WHAT THE EXERCISE ASKS ->
Please state the number of lines in the records below that contain the string "oferują", and nothing further.

----

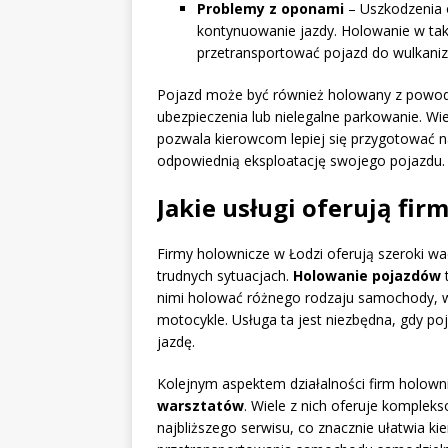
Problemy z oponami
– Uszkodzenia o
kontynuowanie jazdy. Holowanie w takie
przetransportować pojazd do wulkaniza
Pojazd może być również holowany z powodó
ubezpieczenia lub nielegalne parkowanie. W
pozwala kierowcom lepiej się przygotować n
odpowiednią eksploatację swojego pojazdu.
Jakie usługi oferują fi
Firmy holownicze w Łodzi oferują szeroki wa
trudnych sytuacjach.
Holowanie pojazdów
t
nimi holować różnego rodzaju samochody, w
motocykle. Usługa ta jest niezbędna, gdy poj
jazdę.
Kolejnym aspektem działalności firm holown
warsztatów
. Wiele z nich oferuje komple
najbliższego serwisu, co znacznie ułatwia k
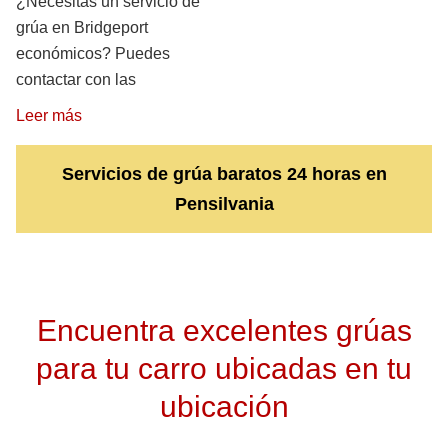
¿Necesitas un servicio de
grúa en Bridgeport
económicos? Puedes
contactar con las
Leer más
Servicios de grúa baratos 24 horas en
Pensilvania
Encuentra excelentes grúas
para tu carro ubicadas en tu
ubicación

----

ANSWER TO THIS PROBLEM ->
2